Without the pictures, output all of the data exactly.

### [INFORMATION PROVIDED]
BEGIN

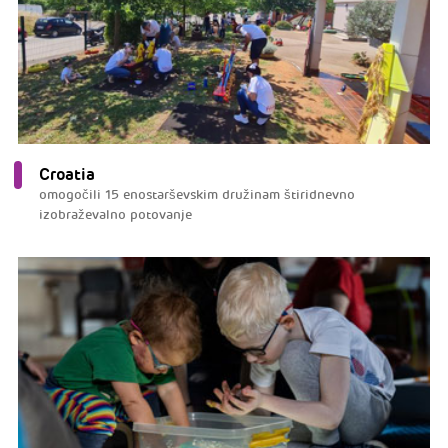
Croatia
omogočili 15 enostarševskim družinam štiridnevno
izobraževalno potovanje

END

### [RESULT OF THE TASK]
Croatia
omogočili 15 enostarševskim družinam štiridnevno
izobraževalno potovanje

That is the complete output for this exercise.